It is interesting to note that some of the information returned
by this operation is stored in the generic part of the
mp
structure, shared across all file
systems. The copy_statvfs_info
. function
takes care to copy this common information into the resulting
structure with minimum efforts. Among other things, it copies
the file system's identifier, the number of writes, the maximum
length of file names, etc.
As a general rule of thumb, the code in
fs_statvfs
manually initializes the following
fields in the sbp
structure:
f_iosize
, f_frsize
,
f_bsize
, f_blocks
,
f_bavail
, f_bfree
,
f_bresvd
, f_files
,
f_favail
, f_ffree
and
f_fresvd
. Details information about each field
can be found in statvfs(2).
For example, the operation's content may look like:
... fill sbp's fields as described above ... copy_statvfs_info(sbp, mp); return 0;
A vnode, like any other system object, has to be allocated before it can be used. Similarly, it has to be released and deallocated when unused. Things are a bit special when it comes to handling a vnode, hence this whole section dedicated to explain it.
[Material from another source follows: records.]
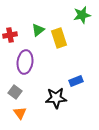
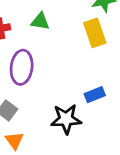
green triangle: (38, 30) -> (40, 21), turned 48
yellow rectangle: (59, 38) -> (95, 33), moved

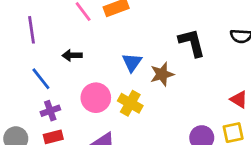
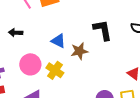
blue triangle: (132, 62) -> (58, 41), turned -42

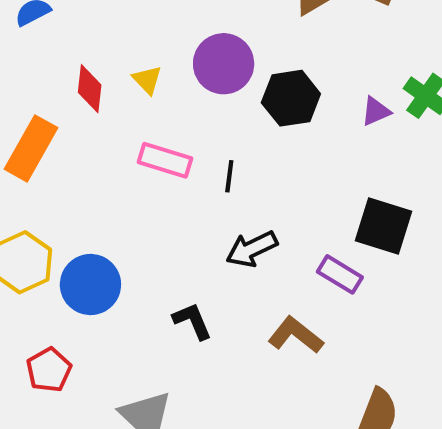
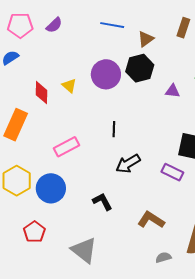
black hexagon: (291, 98) -> (140, 68), moved
purple triangle: (376, 111) -> (173, 91), moved, turned 35
pink rectangle: (165, 160) -> (66, 147), moved, turned -40
brown L-shape: (296, 335) -> (151, 220), moved

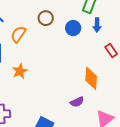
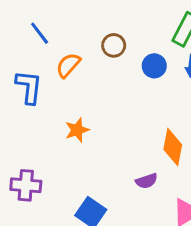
orange star: (20, 71) -> (77, 130), moved

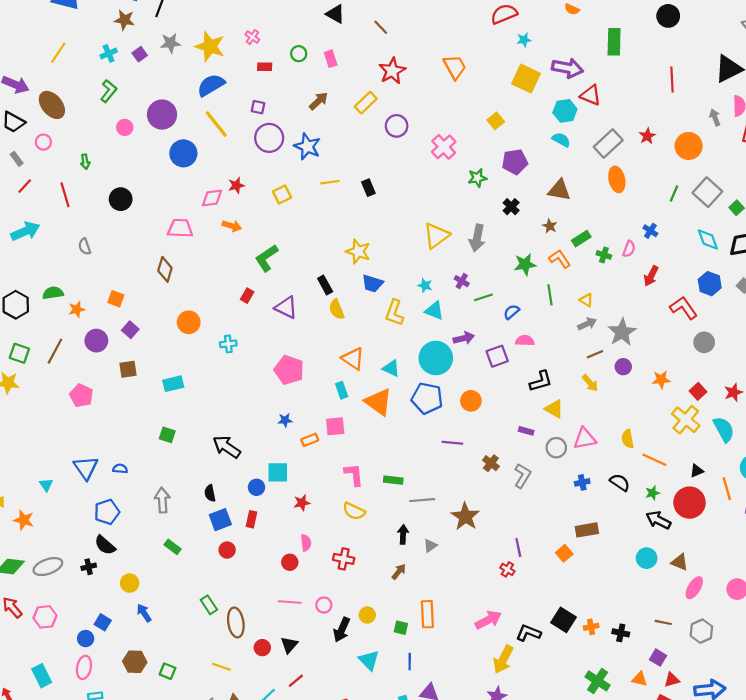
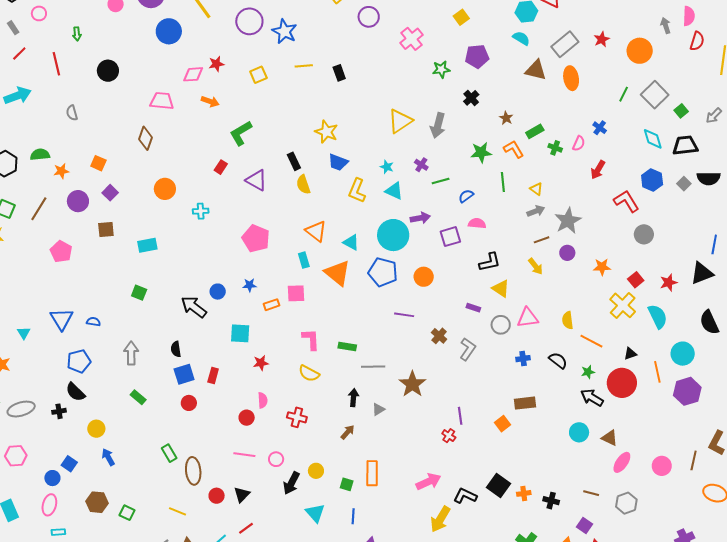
brown triangle: (559, 190) -> (536, 70), moved
blue circle: (257, 487) -> (218, 292), moved

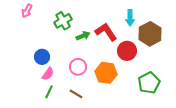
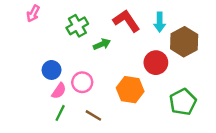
red L-shape: (106, 32) -> (126, 21), moved
pink circle: (78, 67) -> (82, 82), moved

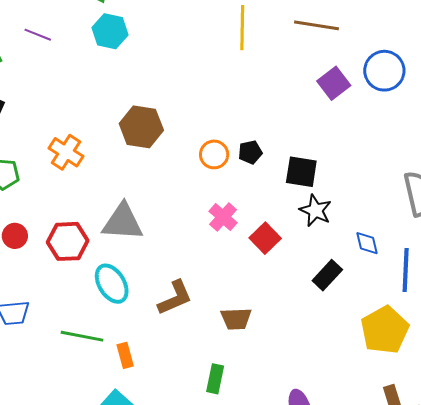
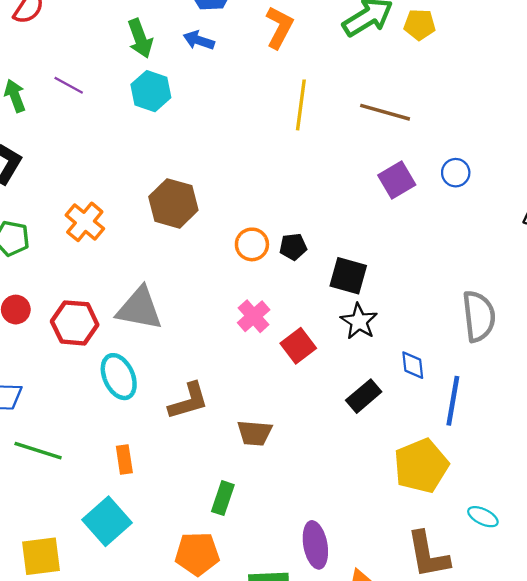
blue circle: (384, 71) -> (456, 173), size x0.6
green line: (82, 336) -> (38, 451), moved

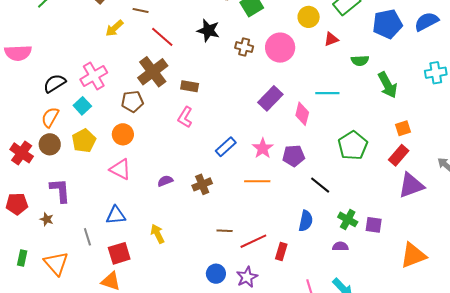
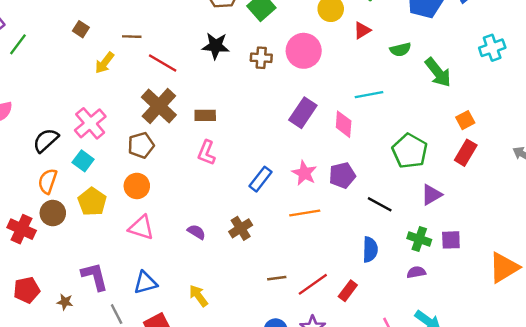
purple semicircle: (165, 181) -> (196, 232), turned 63
purple triangle: (411, 185) -> (431, 195), moved, size x0.7
purple L-shape: (60, 190) -> (95, 276), moved
red rectangle: (281, 252) -> (348, 291), turned 30

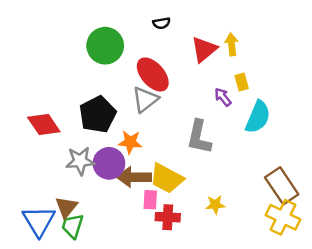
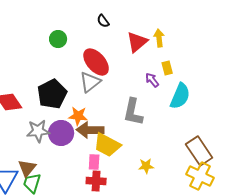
black semicircle: (161, 23) -> (103, 21), turned 64
green circle: (105, 46) -> (58, 39), size x0.6
brown arrow: (134, 177) -> (90, 130), moved
red cross: (168, 217) -> (96, 181), moved

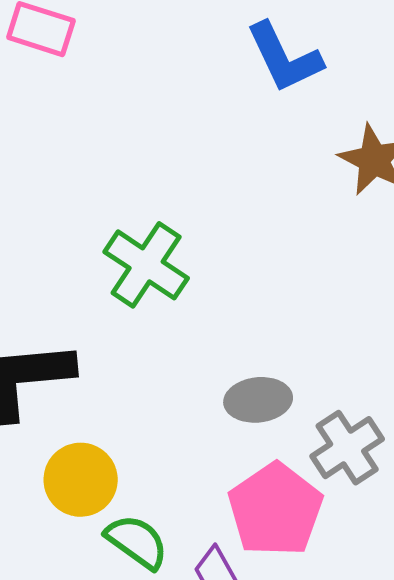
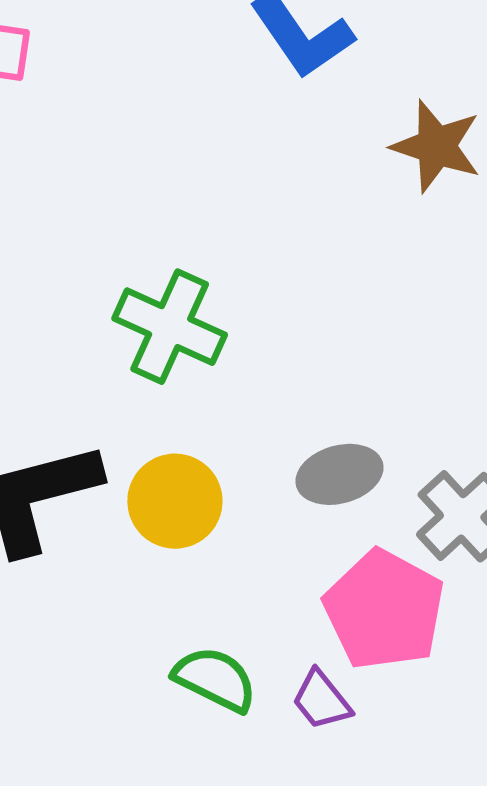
yellow circle: (81, 480) -> (175, 501), moved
XXX: A graph could be excellent to have at this point.
A vnode is first brought to life by the
getnewvnode(9) function; this returns a clean vnode that can be
used to represent a file. This new vnode is also marked as
used and remains as such until it is marked
inactive. A vnode is inactivated by calling releasing the last
reference to it. When this happens, VOP_INACTIVE
is called for the vnode and the vnode is placed on the free list.
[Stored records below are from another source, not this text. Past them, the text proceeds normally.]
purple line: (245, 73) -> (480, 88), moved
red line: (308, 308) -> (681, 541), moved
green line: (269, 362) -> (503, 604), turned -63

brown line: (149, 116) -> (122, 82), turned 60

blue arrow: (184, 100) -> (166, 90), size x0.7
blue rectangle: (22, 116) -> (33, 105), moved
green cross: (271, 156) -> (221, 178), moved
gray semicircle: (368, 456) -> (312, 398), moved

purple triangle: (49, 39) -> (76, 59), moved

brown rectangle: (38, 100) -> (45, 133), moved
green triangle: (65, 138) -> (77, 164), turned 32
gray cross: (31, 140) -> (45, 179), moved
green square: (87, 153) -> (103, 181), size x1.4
The free list, despite its confusing
name, contains real, live, but not currently used vnodes. It is
like a big LRU list. vnodes can be brought to life again from this
list by using the vget(9) function, and when that happens, they
leave the free list and are marked as used again until they are
inactivated. Why does this list exist, anyway? For example, think
about all the commands that need to do path lookups on
/usr
. Anything in
/usr/bin
, /usr/sbin
,
/usr/pkg/bin
and
/usr/pkg/sbin
will need the
/usr
vnode. If it had to be regenerated from
scratch each time, it could be slow. Therefore, it is kept around
on the free list.
vnodes on the free list can also be
reclaimed
which means that they are effectively
killed. This can either happen because the vnode is being reused
for a new vnode (through getnewvnode
) or
because it is being shut down (e.g., due to a
revoke(2)).
Note that the kern.maxvnodes
sysctl(9)
node specifies how many vnodes can be kept active at a time.
vnodes are tagged to identify their type. The tag attached to them must not be used within the kernel; it is only provided to let userland applications (such as pstat(8)) to print information about vnodes.
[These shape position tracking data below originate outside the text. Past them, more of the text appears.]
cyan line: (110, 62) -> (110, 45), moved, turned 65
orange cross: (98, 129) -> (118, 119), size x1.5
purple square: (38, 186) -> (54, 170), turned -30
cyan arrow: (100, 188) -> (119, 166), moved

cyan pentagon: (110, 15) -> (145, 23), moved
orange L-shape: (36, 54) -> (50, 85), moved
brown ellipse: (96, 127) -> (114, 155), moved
Note that its usage is deprecated because it is not
extensible from dynamically loadable modules. However, since they
are currently used, each file system defines a tag to describe its
own vnodes. These tags can be found in
src/sys/sys/vnode.h
and vnode(9).
vnodes are allocated in three different scenarios:
Access to existing files: the kernel does a file name lookup as described in Section 2.10.2, “The lookup algorithm”. When the vnode lookup operation finds a match, it allocates a vnode for the chosen file and returns it to the system.
Creation of a new file: the file system specific code allocates a new vnode after the successful creation of the new file and returns it to the file system generic code. This can happen as a result of the vnode create, mkdir, mknod and symlink operations.
Access to a file through a NFS file handle: when the file system is asked to convert an NFS file handle to a vnode through the fhtovp vnode operation, it may need to allocate a new vnode to represent the file. See Section 2.15, “NFS support”.
It is important to recall that vnodes are unique per file. Special care is taken to avoid allocating more than one vnode for a single physical file. Each file system has its own method to achieve this; as an example, tmpfs keeps a map between file system nodes and vnodes, where the former are its keys.
However, please do note that there may be files with no in-core representation (i.e., no vnode). Only active and inactive but not-yet-reclaimed files are represented by a vnode.
A simple example that illustrates vnode allocation can be
found in the tmpfs_alloc_vp
function of
src/sys/fs/tmpfs/tmpfs_subr.c
.
XXX: I think fs_vget has to be described in this section.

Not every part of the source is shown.